Dataset entries:

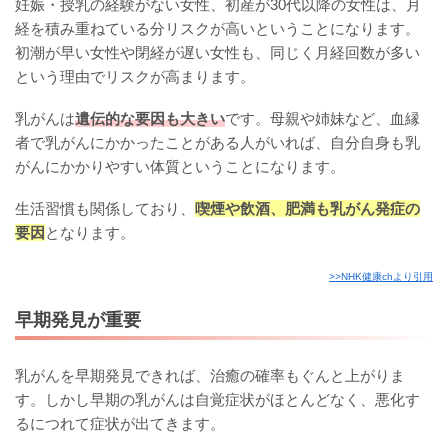
妊娠・授乳の経験がない女性、初産が30代以降の女性は、月
経を積み重ねている分リスクが高いということになります。
初潮が早い女性や閉経が遅い女性も、同じく月経回数が多い
という理由でリスクが高まります。
乳がんは
遺伝的な要因も大きい
です。母親や姉妹など、血縁
者で乳がんにかかったことがある人がいれば、自分自身も乳
がんにかかりやすい体質ということになります。
生活習慣も関係しており、
喫煙や飲酒、肥満も乳がん発症の
要因
となります。
>>NHK健康chより引用
早期発見が重要
乳がんを早期発見できれば、治癒の確率もぐんと上がりま
す。しかし早期の乳がんは自覚症状がほとんどなく、悪化す
るにつれて症状が出てきます。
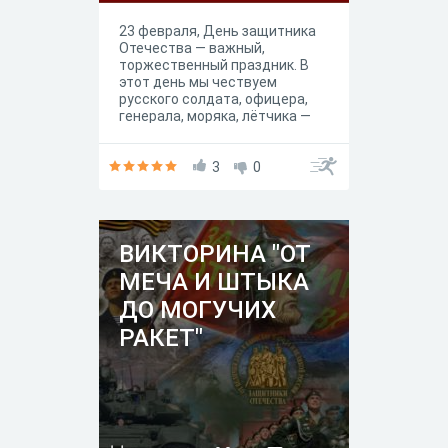
23 февраля, День защитника
Отечества — важный,
торжественный праздник. В
этот день мы чествуем
русского солдата, офицера,
генерала, моряка, лётчика —
всех, кто стоит на страже
мира, защищает рубежи
любимой Родины. «Солдата
3
0
лучше русского нет нигде в
мире. Он и сам не пропадет и
товарища спасет» — так
говорил знаменитый
ВИКТОРИНА "ОТ
военачальник, полководец
А.В.Суворов.
МЕЧА И ШТЫКА
ДО МОГУЧИХ
РАКЕТ"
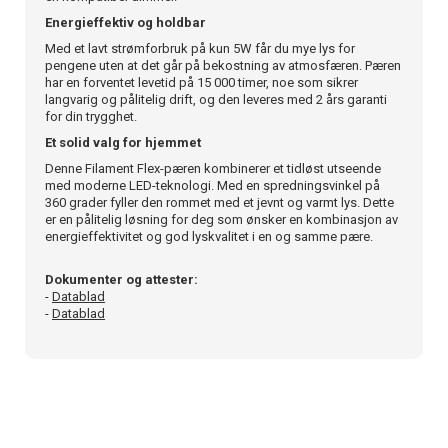
Energieffektiv og holdbar
Med et lavt strømforbruk på kun 5W får du mye lys for
pengene uten at det går på bekostning av atmosfæren. Pæren
har en forventet levetid på 15 000 timer, noe som sikrer
langvarig og pålitelig drift, og den leveres med 2 års garanti
for din trygghet.
Et solid valg for hjemmet
Denne Filament Flex-pæren kombinerer et tidløst utseende
med moderne LED-teknologi. Med en spredningsvinkel på
360 grader fyller den rommet med et jevnt og varmt lys. Dette
er en pålitelig løsning for deg som ønsker en kombinasjon av
energieffektivitet og god lyskvalitet i en og samme pære.
Dokumenter og attester:
-
Datablad
-
Datablad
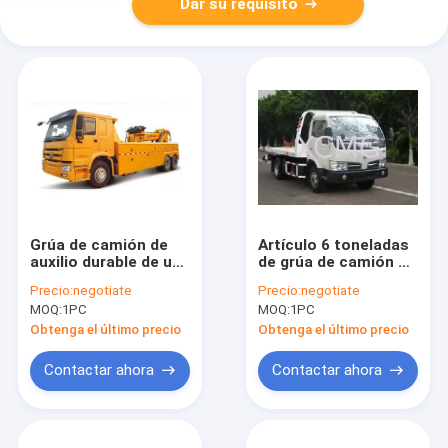
Dar su requisito
Grúa de camión de
Artículo 6 toneladas
auxilio durable de una
de grúa de camión de
eficacia más alta,
auxilio, camión plano
Precio:
negotiate
Precio:
negotiate
camión de la
de la recuperación de
MOQ:
1PC
MOQ:
1PC
recuperación de la
la avería para las
avería para tratar
condiciones del
Obtenga el último precio
Obtenga el último precio
accidentes del
rescate
vehículo
Contactar ahora
Contactar ahora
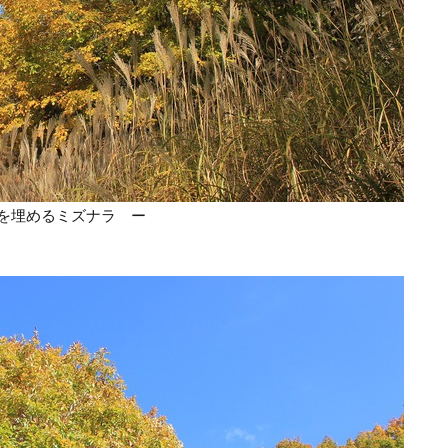
を埋めるミズナラ ー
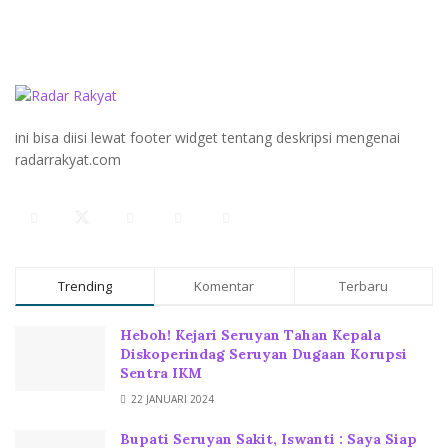
ini bisa diisi lewat footer widget tentang deskripsi mengenai
radarrakyat.com
Trending
Komentar
Terbaru
Heboh! Kejari Seruyan Tahan Kepala
Diskoperindag Seruyan Dugaan Korupsi
Sentra IKM
22 JANUARI 2024
Bupati Seruyan Sakit, Iswanti : Saya Siap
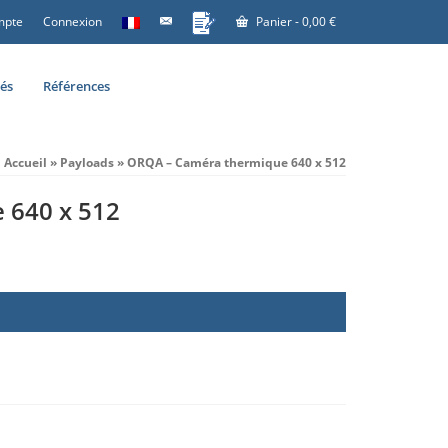
mpte
Connexion
Panier
-
0,00
€
tés
Références
Accueil
»
Payloads
»
ORQA – Caméra thermique 640 x 512
 640 x 512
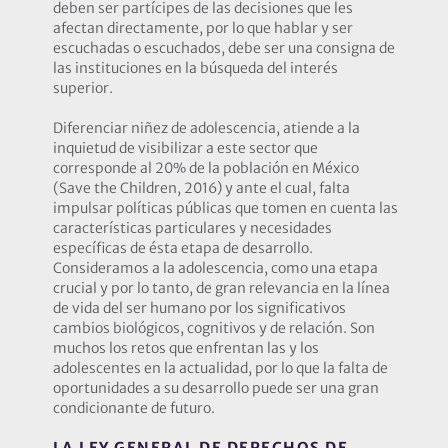
deben ser partícipes de las decisiones que les
afectan directamente, por lo que hablar y ser
escuchadas o escuchados, debe ser una consigna de
las instituciones en la búsqueda del interés
superior.
Diferenciar niñez de adolescencia, atiende a la
inquietud de visibilizar a este sector que
corresponde al 20% de la población en México
(Save the Children, 2016) y ante el cual, falta
impulsar políticas públicas que tomen en cuenta las
características particulares y necesidades
específicas de ésta etapa de desarrollo.
Consideramos a la adolescencia, como una etapa
crucial y por lo tanto, de gran relevancia en la línea
de vida del ser humano por los significativos
cambios biológicos, cognitivos y de relación. Son
muchos los retos que enfrentan las y los
adolescentes en la actualidad, por lo que la falta de
oportunidades a su desarrollo puede ser una gran
condicionante de futuro.
LA LEY GENERAL DE DERECHOS DE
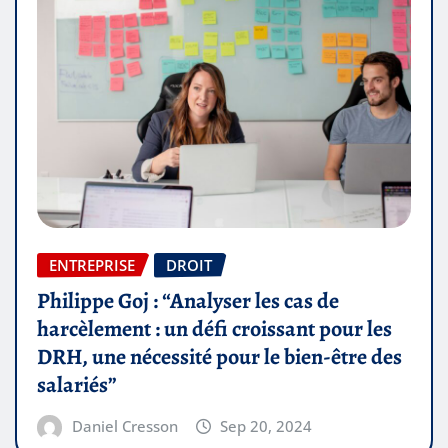
ENTREPRISE
DROIT
Philippe Goj : “Analyser les cas de
harcèlement : un défi croissant pour les
DRH, une nécessité pour le bien-être des
salariés”
Daniel Cresson
Sep 20, 2024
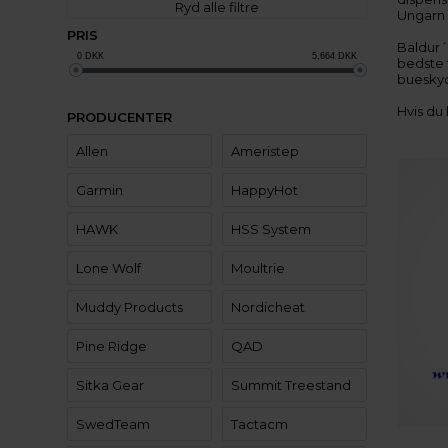
Ryd alle filtre
Ungarn e
PRIS
Baldur´
0
DKK
5,664
DKK
bedste t
bueskyd
Hvis du 
PRODUCENTER
Allen
Ameristep
Garmin
HappyHot
HAWK
HSS System
Lone Wolf
Moultrie
Muddy Products
Nordicheat
Pine Ridge
QAD
Sitka Gear
Summit Treestand
SwedTeam
Tactacm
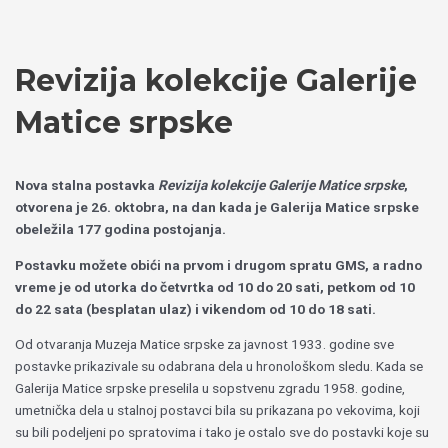
Пређи
Izaberite
на
jezik
садржај
Revizija kolekcije Galerije
Matice srpske
Novа stalnа postavkа
Revizija kolekcije Galerije Matice srpske
,
otvorena je 26. oktobra, na dan kada je Galerija Matice srpske
obeležila 177 godina postojanja.
Postavku možete obići na prvom i drugom spratu GMS, a radno
vreme je od utorka do četvrtka od 10 do 20 sati, petkom od 10
do 22 sata (besplatan ulaz) i vikendom od 10 do 18 sati.
Od otvaranja Muzeja Matice srpske za javnost 1933. godine sve
postavke prikazivale su odabrana dela u hronološkom sledu. Kada se
Galerija Matice srpske preselila u sopstvenu zgradu 1958. godine,
umetnička dela u stalnoj postavci bila su prikazana po vekovima, koji
su bili podeljeni po spratovima i tako je ostalo sve do postavki koje su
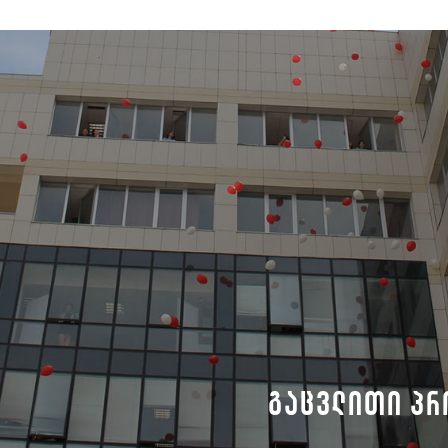
გაცვლითი პრ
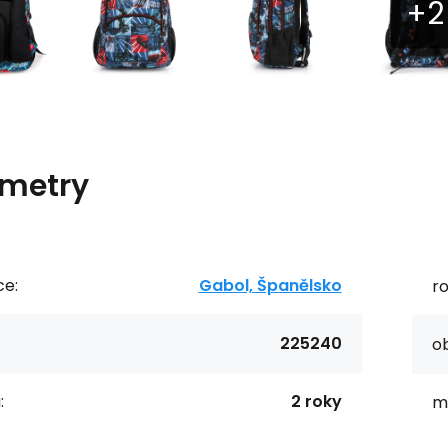
metry
ce:
Gabol, Španělsko
r
225240
o
:
2 roky
ma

YOUR OBJECTIVE: Pictures aside, print exactly the lines above starting with the one containing "de vida del ser humano por los significativos" and going on through the one containing "vreme je od".

WRITTEN ANSWER:
de vida del ser humano por los significativos
cambios biológicos, cognitivos y de relación. Son
muchos los retos que enfrentan las y los
adolescentes en la actualidad, por lo que la falta de
oportunidades a su desarrollo puede ser una gran
condicionante de futuro.
LA LEY GENERAL DE DERECHOS DE
ENTREPRISE
DROIT
Philippe Goj : “Analyser les cas de
harcèlement : un défi croissant pour les
DRH, une nécessité pour le bien-être des
salariés”
Daniel Cresson
Sep 20, 2024
Ryd alle filtre
Ungarn e
PRIS
Baldur´
0
DKK
5,664
DKK
bedste t
bueskyd
Hvis du 
PRODUCENTER
Allen
Ameristep
Garmin
HappyHot
HAWK
HSS System
Lone Wolf
Moultrie
Muddy Products
Nordicheat
Pine Ridge
QAD
Sitka Gear
Summit Treestand
SwedTeam
Tactacm
Пређи
Izaberite
на
jezik
садржај
Revizija kolekcije Galerije
Matice srpske
Novа stalnа postavkа
Revizija kolekcije Galerije Matice srpske
,
otvorena je 26. oktobra, na dan kada je Galerija Matice srpske
obeležila 177 godina postojanja.
Postavku možete obići na prvom i drugom spratu GMS, a radno
vreme je od utorka do četvrtka od 10 do 20 sati, petkom od 10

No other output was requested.